To show reversible error appellant has the burden to also establish that the granting of her motion would not have worked an injury to appellee. When appellant's motion for a new trial was filed, appellee had orders transferring him from Texas to Colorado at some time between July 31st and August 9th; thereafter, he would not be in Texas; on this assignment he will be gone for two years. He agreed to a new trial, provided his wife would attend the hearing of the case on its merits on the 25th, 26th or 27th of July. This offer was rejected by appellant. We think it is apparent that the trial judge had a right to conclude that appellant's failure to timely answer was the result of conscious indifference on her part and, further, that granting the motion would work an injury to appellee.

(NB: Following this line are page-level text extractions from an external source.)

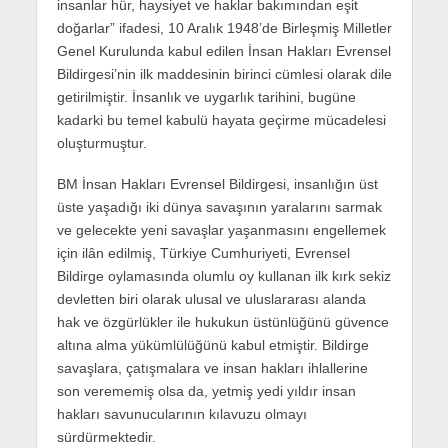
insanlar hür, haysiyet ve haklar bakımından eşit
doğarlar” ifadesi, 10 Aralık 1948’de Birleşmiş Milletler
Genel Kurulunda kabul edilen İnsan Hakları Evrensel
Bildirgesi’nin ilk maddesinin birinci cümlesi olarak dile
getirilmiştir. İnsanlık ve uygarlık tarihini, bugüne
kadarki bu temel kabulü hayata geçirme mücadelesi
oluşturmuştur.
BM İnsan Hakları Evrensel Bildirgesi, insanlığın üst
üste yaşadığı iki dünya savaşının yaralarını sarmak
ve gelecekte yeni savaşlar yaşanmasını engellemek
için ilân edilmiş, Türkiye Cumhuriyeti, Evrensel
Bildirge oylamasında olumlu oy kullanan ilk kırk sekiz
devletten biri olarak ulusal ve uluslararası alanda
hak ve özgürlükler ile hukukun üstünlüğünü güvence
altına alma yükümlülüğünü kabul etmiştir. Bildirge
savaşlara, çatışmalara ve insan hakları ihlallerine
son verememiş olsa da, yetmiş yedi yıldır insan
hakları savunucularının kılavuzu olmayı
sürdürmektedir.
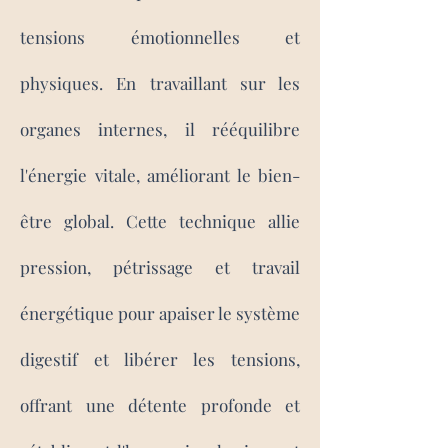
tensions émotionnelles et
physiques. En travaillant sur les
organes internes, il rééquilibre
l'énergie vitale, améliorant le bien-
être global. Cette technique allie
pression, pétrissage et travail
énergétique pour apaiser le système
digestif et libérer les tensions,
offrant une détente profonde et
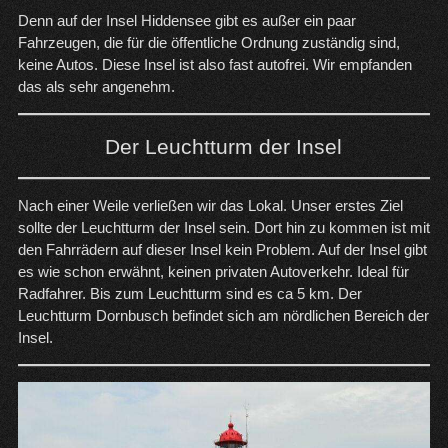
Denn auf der Insel Hiddensee gibt es außer ein paar
Fahrzeugen, die für die öffentliche Ordnung zuständig sind,
keine Autos. Diese Insel ist also fast autofrei. Wir empfanden
das als sehr angenehm.
Der Leuchtturm der Insel
Nach einer Weile verließen wir das Lokal. Unser erstes Ziel
sollte der Leuchtturm der Insel sein. Dort hin zu kommen ist mit
den Fahrrädern auf dieser Insel kein Problem. Auf der Insel gibt
es wie schon erwähnt, keinen privaten Autoverkehr. Ideal für
Radfahrer. Bis zum Leuchtturm sind es ca 5 km. Der
Leuchtturm Dornbusch befindet sich am nördlichen Bereich der
Insel.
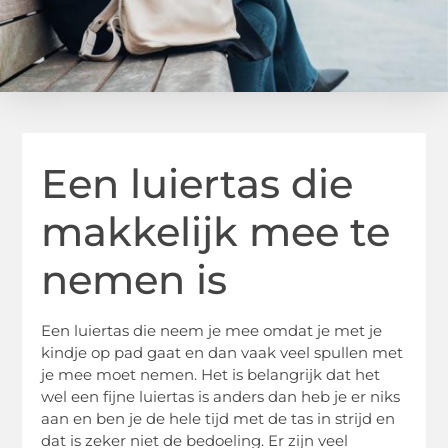
Een luiertas die
makkelijk mee te
nemen is
Een luiertas die neem je mee omdat je met je
kindje op pad gaat en dan vaak veel spullen met
je mee moet nemen. Het is belangrijk dat het
wel een fijne luiertas is anders dan heb je er niks
aan en ben je de hele tijd met de tas in strijd en
dat is zeker niet de bedoeling. Er zijn veel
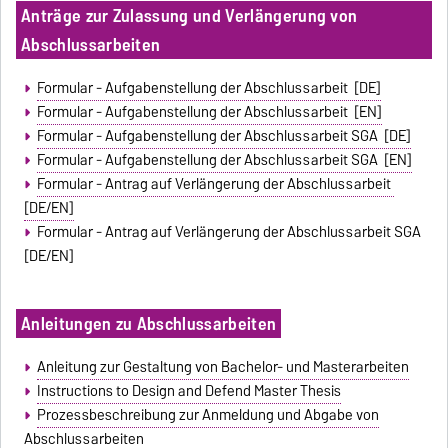
Anträge zur Zulassung und Verlängerung von
Abschlussarbeiten
Formular - Aufgabenstellung der Abschlussarbeit [DE]
Formular - Aufgabenstellung der Abschlussarbeit [EN]
Formular - Aufgabenstellung der Abschlussarbeit SGA [DE]
Formular - Aufgabenstellung der Abschlussarbeit SGA [EN]
Formular - Antrag auf Verlängerung der Abschlussarbeit
[DE/EN]
Formular - Antrag auf Verlängerung der Abschlussarbeit SGA
[DE/EN]
Anleitungen zu Abschlussarbeiten
Anleitung zur Gestaltung von Bachelor- und Masterarbeiten
Instructions to Design and Defend Master Thesis
Prozessbeschreibung zur Anmeldung und Abgabe von
Abschlussarbeiten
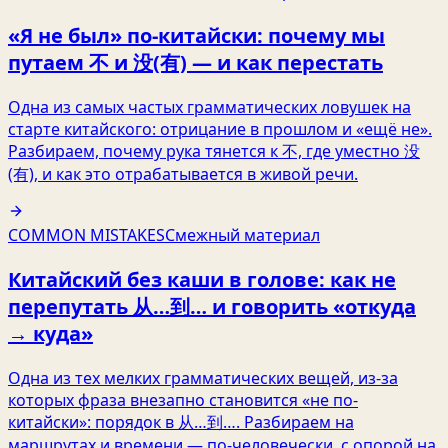
«Я не был» по-китайски: почему мы
путаем 不 и 没(有) — и как перестать
Одна из самых частых грамматических ловушек на
старте китайского: отрицание в прошлом и «ещё не».
Разбираем, почему рука тянется к 不, где уместно 没
(有), и как это отрабатывается в живой речи.
COMMON MISTAKES
Смежный материал
Китайский без каши в голове: как не
перепутать 从…到… и говорить «откуда
→ куда»
Одна из тех мелких грамматических вещей, из‑за
которых фраза внезапно становится «не по-
китайски»: порядок в 从…到…. Разбираем на
маршрутах и времени — по-человечески, с опорой на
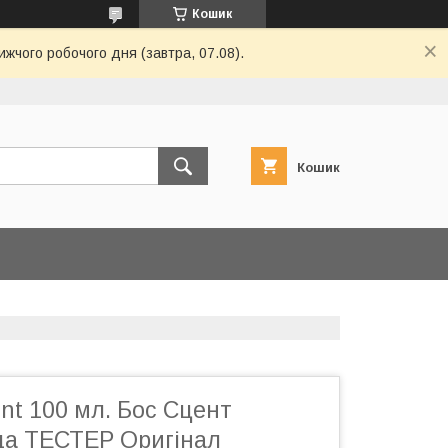
Кошик
жчого робочого дня (завтра, 07.08).
Кошик
nt 100 мл. Бос Сцент
да ТЕСТЕР Оригінал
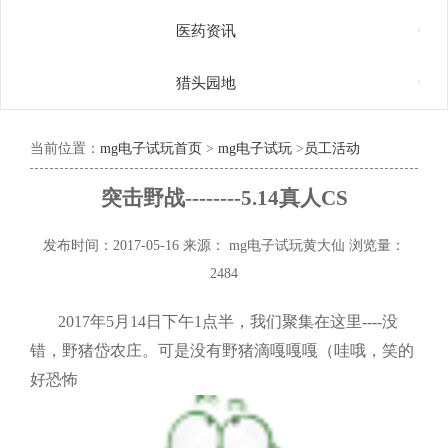

医药资讯

猎头园地
当前位置：
mg电子试玩首页
>
mg电子试玩
>
员工活动
突击野战--------5.14真人CS
发布时间：2017-05-16
来源： mg电子试玩黄大仙
浏览量：
2484
2017
年
5
月
14
日下午
1
点半，我们聚集在这里
----
没
错，野猪岱农庄。可是没有野猪滴嘎嘎嘎（哇哦，笑的
好恐怖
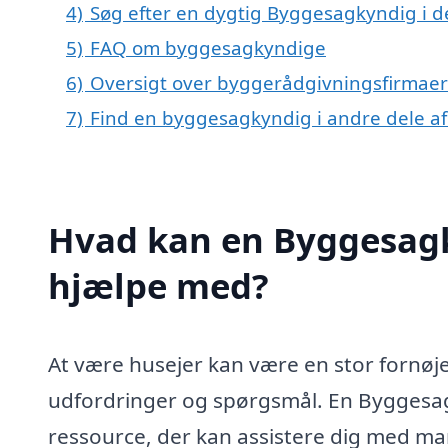
4)
Søg efter en dygtig Byggesagkyndig i 
5)
FAQ om byggesagkyndige
6)
Oversigt over byggerådgivningsfirmae
7)
Find en byggesagkyndig i andre dele a
Hvad kan en Byggesag
hjælpe med?
At være husejer kan være en stor fornøj
udfordringer og spørgsmål. En Byggesa
ressource, der kan assistere dig med ma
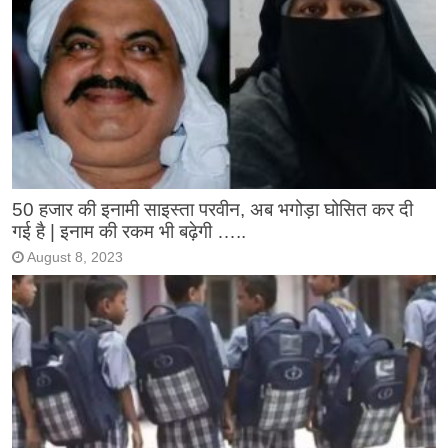
50 हजार की इनामी साइस्ता परवीन, अब भगोड़ा घोसित कर दी
गई है | इनाम की रकम भी बढ़ेगी …..
August 8, 2023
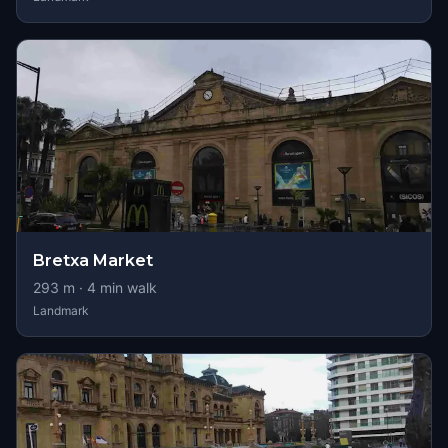
Bretxa Market
293
m ·
4
min walk
Landmark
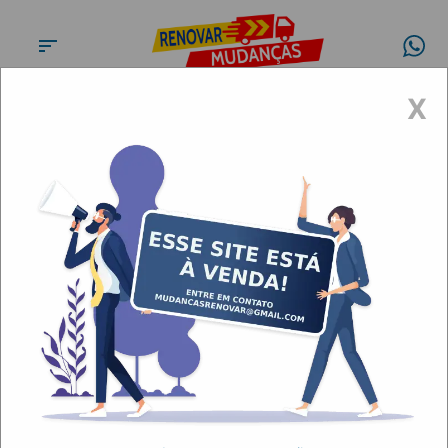
X
Mudanças e fretes na
Pompeia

Appellant's contention that she is entitled to reversal because she could not obtain a complete narrative statement of facts is without merit. As is the custom in uncontested divorce cases no court reporter was present to record the testimony. The court did the best it could. But, could not recall all the testimony. Lack of diligence on the part of appellant was the reason for the absence of a court reporter. Certainly, absence of the court reporter was not caused by any act of the appellee. It is undisputed that it is not customary, nor required, that uncontested divorce cases be set for trial on a certain date. It is customary in such cases to try them when the plaintiff appears and the court is able to hear them. It is not customary, nor required, that a court reporter record the testimony in uncontested divorce cases.
All reasonable presumptions are indulged in favor of the correctness of the judgment, including the presumption that the evidence was sufficient to sustain it. To obtain a reversal of the judgment, the burden is upon appellant to show that the court erred and that such error probably caused the rendition of an improper judgment.
All of appellant's points have been considered. They are deemed to be without merit. The judgment is affirmed.